# Greetings, Fellow Writers!



## (A²M) AsquareM™ (Nov 6, 2015)

Another new writer here, Hi!

So, I'm basically a person who has a strong imagination power but weak willpower, and many a projects have been abandoned by me because I just got bored of doing them.
Even my dreams are in the form of cinematic shots and contain awesome stories.
Maybe sometime in the future I'll find enough time, sit down and just print a master piece on those blank papers waiting to withhold something great... maybe..

My favorite genres are sci-fi, mystery, horror, thrillers and especially humour, but I seriously don't like adult content.

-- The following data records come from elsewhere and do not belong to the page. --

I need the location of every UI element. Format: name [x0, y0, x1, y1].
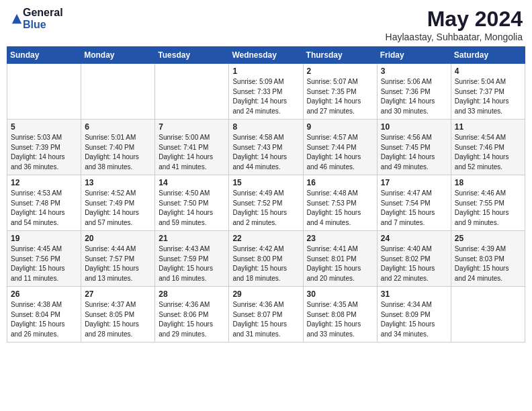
- day-info: Sunrise: 4:49 AM Sunset: 7:52 PM Dayligh…: [232, 189, 299, 228]
- calendar-table: SundayMondayTuesdayWednesdayThursdayFrid…: [7, 46, 525, 342]
- day-cell: [155, 64, 229, 120]
- logo-icon: [11, 13, 23, 25]
- day-number: 25: [455, 234, 521, 243]
- day-number: 28: [159, 289, 225, 299]
- logo-text: General Blue: [23, 7, 63, 30]
- day-cell: 30Sunrise: 4:35 AM Sunset: 8:08 PM Dayli…: [303, 287, 377, 342]
- day-info: Sunrise: 4:48 AM Sunset: 7:53 PM Dayligh…: [307, 189, 373, 228]
- day-info: Sunrise: 4:54 AM Sunset: 7:46 PM Dayligh…: [455, 133, 521, 172]
- day-info: Sunrise: 4:47 AM Sunset: 7:54 PM Dayligh…: [381, 189, 447, 228]
- day-info: Sunrise: 4:36 AM Sunset: 8:06 PM Dayligh…: [159, 300, 225, 339]
- week-row-3: 12Sunrise: 4:53 AM Sunset: 7:48 PM Dayli…: [7, 175, 525, 231]
- day-cell: 8Sunrise: 4:58 AM Sunset: 7:43 PM Daylig…: [229, 120, 303, 175]
- day-number: 27: [85, 289, 151, 299]
- day-number: 5: [11, 122, 77, 132]
- day-info: Sunrise: 4:39 AM Sunset: 8:03 PM Dayligh…: [455, 244, 521, 283]
- day-number: 4: [455, 66, 521, 76]
- day-number: 11: [455, 122, 521, 132]
- day-cell: 29Sunrise: 4:36 AM Sunset: 8:07 PM Dayli…: [229, 287, 303, 342]
- day-cell: 10Sunrise: 4:56 AM Sunset: 7:45 PM Dayli…: [377, 120, 451, 175]
- day-cell: 7Sunrise: 5:00 AM Sunset: 7:41 PM Daylig…: [155, 120, 229, 175]
- day-number: 16: [307, 178, 373, 187]
- day-number: 26: [11, 289, 77, 299]
- day-cell: 15Sunrise: 4:49 AM Sunset: 7:52 PM Dayli…: [229, 175, 303, 231]
- day-info: Sunrise: 4:36 AM Sunset: 8:07 PM Dayligh…: [232, 300, 299, 339]
- day-header-thursday: Thursday: [303, 47, 377, 64]
- day-cell: 26Sunrise: 4:38 AM Sunset: 8:04 PM Dayli…: [7, 287, 81, 342]
- day-info: Sunrise: 4:52 AM Sunset: 7:49 PM Dayligh…: [85, 189, 151, 228]
- day-header-sunday: Sunday: [7, 47, 81, 64]
- day-number: 20: [85, 234, 151, 243]
- day-number: 23: [307, 234, 373, 243]
- day-cell: [7, 64, 81, 120]
- day-number: 15: [232, 178, 299, 187]
- day-cell: 6Sunrise: 5:01 AM Sunset: 7:40 PM Daylig…: [81, 120, 155, 175]
- week-row-2: 5Sunrise: 5:03 AM Sunset: 7:39 PM Daylig…: [7, 120, 525, 175]
- day-number: 18: [455, 178, 521, 187]
- day-info: Sunrise: 4:41 AM Sunset: 8:01 PM Dayligh…: [307, 244, 373, 283]
- day-header-friday: Friday: [377, 47, 451, 64]
- day-info: Sunrise: 4:57 AM Sunset: 7:44 PM Dayligh…: [307, 133, 373, 172]
- day-header-wednesday: Wednesday: [229, 47, 303, 64]
- logo: General Blue: [9, 7, 63, 30]
- month-title: May 2024: [386, 7, 523, 32]
- day-number: 14: [159, 178, 225, 187]
- day-cell: [451, 287, 525, 342]
- day-cell: 9Sunrise: 4:57 AM Sunset: 7:44 PM Daylig…: [303, 120, 377, 175]
- day-cell: 4Sunrise: 5:04 AM Sunset: 7:37 PM Daylig…: [451, 64, 525, 120]
- day-info: Sunrise: 4:44 AM Sunset: 7:57 PM Dayligh…: [85, 244, 151, 283]
- logo-general: General: [23, 7, 63, 19]
- day-info: Sunrise: 5:00 AM Sunset: 7:41 PM Dayligh…: [159, 133, 225, 172]
- day-number: 24: [381, 234, 447, 243]
- svg-marker-0: [12, 13, 21, 23]
- day-cell: 21Sunrise: 4:43 AM Sunset: 7:59 PM Dayli…: [155, 231, 229, 287]
- day-number: 30: [307, 289, 373, 299]
- day-number: 10: [381, 122, 447, 132]
- day-cell: 17Sunrise: 4:47 AM Sunset: 7:54 PM Dayli…: [377, 175, 451, 231]
- day-info: Sunrise: 5:07 AM Sunset: 7:35 PM Dayligh…: [307, 77, 373, 116]
- logo-blue: Blue: [23, 19, 63, 31]
- week-row-4: 19Sunrise: 4:45 AM Sunset: 7:56 PM Dayli…: [7, 231, 525, 287]
- day-cell: 24Sunrise: 4:40 AM Sunset: 8:02 PM Dayli…: [377, 231, 451, 287]
- day-info: Sunrise: 5:03 AM Sunset: 7:39 PM Dayligh…: [11, 133, 77, 172]
- day-info: Sunrise: 5:04 AM Sunset: 7:37 PM Dayligh…: [455, 77, 521, 116]
- day-info: Sunrise: 4:50 AM Sunset: 7:50 PM Dayligh…: [159, 189, 225, 228]
- day-cell: 3Sunrise: 5:06 AM Sunset: 7:36 PM Daylig…: [377, 64, 451, 120]
- day-cell: 11Sunrise: 4:54 AM Sunset: 7:46 PM Dayli…: [451, 120, 525, 175]
- day-info: Sunrise: 4:53 AM Sunset: 7:48 PM Dayligh…: [11, 189, 77, 228]
- day-cell: 25Sunrise: 4:39 AM Sunset: 8:03 PM Dayli…: [451, 231, 525, 287]
- day-number: 9: [307, 122, 373, 132]
- day-cell: 13Sunrise: 4:52 AM Sunset: 7:49 PM Dayli…: [81, 175, 155, 231]
- day-cell: 28Sunrise: 4:36 AM Sunset: 8:06 PM Dayli…: [155, 287, 229, 342]
- day-info: Sunrise: 5:06 AM Sunset: 7:36 PM Dayligh…: [381, 77, 447, 116]
- day-number: 3: [381, 66, 447, 76]
- day-cell: 31Sunrise: 4:34 AM Sunset: 8:09 PM Dayli…: [377, 287, 451, 342]
- day-info: Sunrise: 4:58 AM Sunset: 7:43 PM Dayligh…: [232, 133, 299, 172]
- day-cell: 27Sunrise: 4:37 AM Sunset: 8:05 PM Dayli…: [81, 287, 155, 342]
- day-cell: 1Sunrise: 5:09 AM Sunset: 7:33 PM Daylig…: [229, 64, 303, 120]
- day-info: Sunrise: 4:38 AM Sunset: 8:04 PM Dayligh…: [11, 300, 77, 339]
- day-number: 21: [159, 234, 225, 243]
- day-header-saturday: Saturday: [451, 47, 525, 64]
- day-info: Sunrise: 5:09 AM Sunset: 7:33 PM Dayligh…: [232, 77, 299, 116]
- day-cell: 19Sunrise: 4:45 AM Sunset: 7:56 PM Dayli…: [7, 231, 81, 287]
- day-cell: 16Sunrise: 4:48 AM Sunset: 7:53 PM Dayli…: [303, 175, 377, 231]
- day-info: Sunrise: 4:56 AM Sunset: 7:45 PM Dayligh…: [381, 133, 447, 172]
- day-number: 22: [232, 234, 299, 243]
- day-number: 1: [232, 66, 299, 76]
- day-info: Sunrise: 4:45 AM Sunset: 7:56 PM Dayligh…: [11, 244, 77, 283]
- day-number: 31: [381, 289, 447, 299]
- day-number: 6: [85, 122, 151, 132]
- day-number: 2: [307, 66, 373, 76]
- page-header: General Blue May 2024 Haylaastay, Suhbaa…: [7, 7, 525, 42]
- day-cell: 5Sunrise: 5:03 AM Sunset: 7:39 PM Daylig…: [7, 120, 81, 175]
- day-number: 7: [159, 122, 225, 132]
- day-info: Sunrise: 4:34 AM Sunset: 8:09 PM Dayligh…: [381, 300, 447, 339]
- day-number: 13: [85, 178, 151, 187]
- day-cell: 20Sunrise: 4:44 AM Sunset: 7:57 PM Dayli…: [81, 231, 155, 287]
- day-info: Sunrise: 4:40 AM Sunset: 8:02 PM Dayligh…: [381, 244, 447, 283]
- day-header-monday: Monday: [81, 47, 155, 64]
- day-cell: 14Sunrise: 4:50 AM Sunset: 7:50 PM Dayli…: [155, 175, 229, 231]
- title-block: May 2024 Haylaastay, Suhbaatar, Mongolia: [386, 7, 523, 42]
- day-info: Sunrise: 4:37 AM Sunset: 8:05 PM Dayligh…: [85, 300, 151, 339]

I'm also what the internet calls "Grammar Nazis", because I really emphasize the use of proper English.

Anyways, I hope I can blend in in this community of all you awesome guys!
Au revoir!


----------



## Rabber (Nov 6, 2015)

Welcome to WF! 

Your status as a Grammar Nazi could be useful when providing critiques. Some of us here are trying to improve ourselves in that area. There are monthly challenges in which you can participate. Once you comment 10 times on works of members, you will get full membership privileges to post your own work for critique and have access to the workshops. You can also come down to the Living Areas forums and interact with other members. 

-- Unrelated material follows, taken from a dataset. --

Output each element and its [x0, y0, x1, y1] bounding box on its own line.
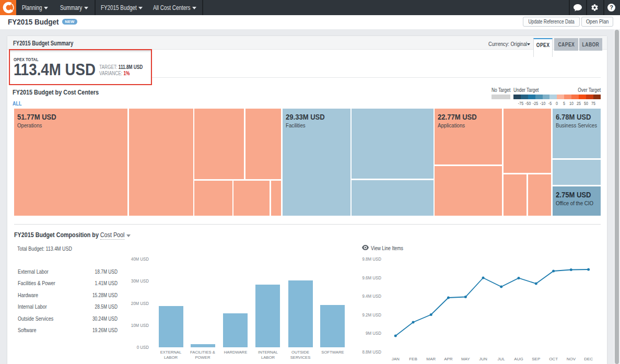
svg-text:?: ?	[610, 4, 613, 10]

Start exploring the site, commenting and enjoy.

Brian


----------



## 20oz (Nov 6, 2015)

Well come. I hope u enjoy Righting Forums. Were goin' be great best buddys.


----------



## jenthepen (Nov 6, 2015)

Welcome, AsquareM. If you get bored that fast maybe you should try some flash fiction. One way or another you should get those stories down.

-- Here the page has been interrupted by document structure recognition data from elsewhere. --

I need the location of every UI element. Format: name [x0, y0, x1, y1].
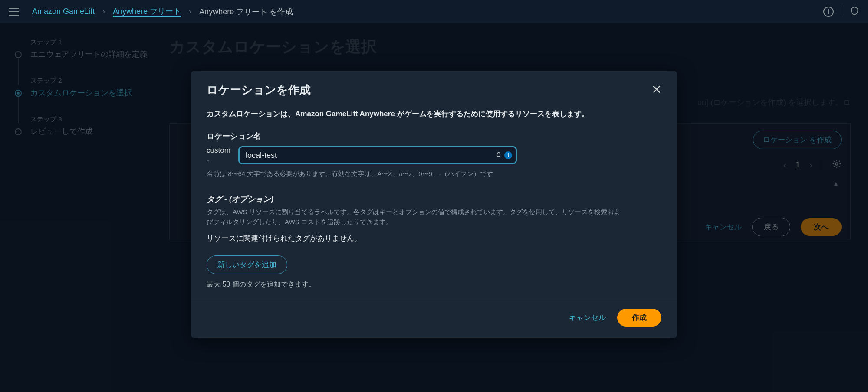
- modal-subtitle: カスタムロケーションは、Amazon GameLift Anywhere がゲー…: [207, 109, 661, 119]
- location-name-label: ロケーション名: [207, 131, 661, 141]
- shield-icon[interactable]: [850, 6, 859, 17]
- menu-icon[interactable]: [9, 8, 19, 16]
- svg-rect-1: [497, 154, 500, 157]
- create-location-modal: ロケーションを作成 カスタムロケーションは、Amazon GameLift An…: [191, 71, 677, 338]
- modal-create-button[interactable]: 作成: [617, 309, 661, 327]
- lock-icon: [496, 151, 502, 159]
- add-tag-button[interactable]: 新しいタグを追加: [207, 255, 287, 274]
- topbar: Amazon GameLift › Anywhere フリート › Anywhe…: [0, 0, 868, 23]
- modal-cancel-link[interactable]: キャンセル: [569, 313, 606, 323]
- breadcrumb: Amazon GameLift › Anywhere フリート › Anywhe…: [32, 6, 293, 17]
- close-icon[interactable]: [652, 85, 661, 96]
- tags-section-desc: タグは、AWS リソースに割り当てるラベルです。各タグはキーとオプションの値で構…: [207, 207, 623, 227]
- divider: [842, 7, 842, 17]
- location-name-input[interactable]: [239, 147, 516, 164]
- max-tags-hint: 最大 50 個のタグを追加できます。: [207, 280, 661, 289]
- name-hint: 名前は 8〜64 文字である必要があります。有効な文字は、A〜Z、a〜z、0〜9…: [207, 170, 661, 178]
- modal-overlay: ロケーションを作成 カスタムロケーションは、Amazon GameLift An…: [0, 23, 868, 392]
- no-tags-message: リソースに関連付けられたタグがありません。: [207, 233, 661, 243]
- name-prefix: custom -: [207, 146, 239, 165]
- breadcrumb-current: Anywhere フリート を作成: [199, 7, 293, 17]
- breadcrumb-root[interactable]: Amazon GameLift: [32, 7, 95, 16]
- chevron-right-icon: ›: [189, 7, 191, 16]
- breadcrumb-mid[interactable]: Anywhere フリート: [113, 6, 181, 17]
- modal-title: ロケーションを作成: [207, 82, 311, 98]
- info-icon[interactable]: i: [823, 7, 834, 17]
- info-badge-icon[interactable]: i: [504, 151, 512, 159]
- tags-section-title: タグ - (オプション): [207, 194, 661, 204]
- chevron-right-icon: ›: [102, 7, 105, 16]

Do you ever write any poetry?

jen.


----------



## InnerFlame00 (Nov 7, 2015)

Yay, a grammar natzi! We can always use another one of those ;D. It really is a tricky business reigning in the creativity but this is a good place to help start that process. My advice would be to start dabbling in short stories as a beginning since you can finish something before you get bored - and then work your way up to larger projects.


----------



## Firemajic (Nov 7, 2015)

Welcome to WF! Hope to see you around...


----------



## escorial (Nov 7, 2015)




----------



## Hairball (Nov 10, 2015)

Nice to see you!


----------



## (A²M) AsquareM™ (Nov 11, 2015)

Thank you sooo much


----------



## (A²M) AsquareM™ (Nov 11, 2015)

Rabber said:


> Welcome to WF!
> 
> Your status as a Grammar Nazi could be useful when providing critiques.





InnerFlame00 said:


> Yay, a Grammar *Nazi not Nazti!* (sorry jk) We can always use another one of those ;D. It really is a tricky business reigning in the creativity but this is a good place to help start that process. My advice would be to start dabbling in short stories as a beginning since you can finish something before you get bored - and then work your way up to larger projects.


Thank you! Didn't know Grammar Nazis were actually appreciated!



jenthepen said:


> Welcome, AsquareM. If you get bored that fast maybe you should try some flash fiction. One way or another you should get those stories down.
> 
> Do you ever write any poetry?
> 
> jen.


I do, I've done like, 3 poems, all of which I was proud of.
My first poem was on rain, I did it in a school competition in the form of rhyming words, alternate stanzas, and, since I had time, drawings.
Won first prize.

Second was on air, again rhyming, submitted for school magazine, didn't get selected.

Third was on life, I may still have it somewhere around, I showed it to my English teachers, they had liked it, but again, not selected for School Magazine.
I've submitted a story for college magazine (which I'll be posting here too, hope it gets selected).


escorial said:


> View attachment 10405



:O
THANQ!
OSUM!





Thank you everyone for welcoming me!


----------



## Aquilo (Nov 11, 2015)

:hi:


----------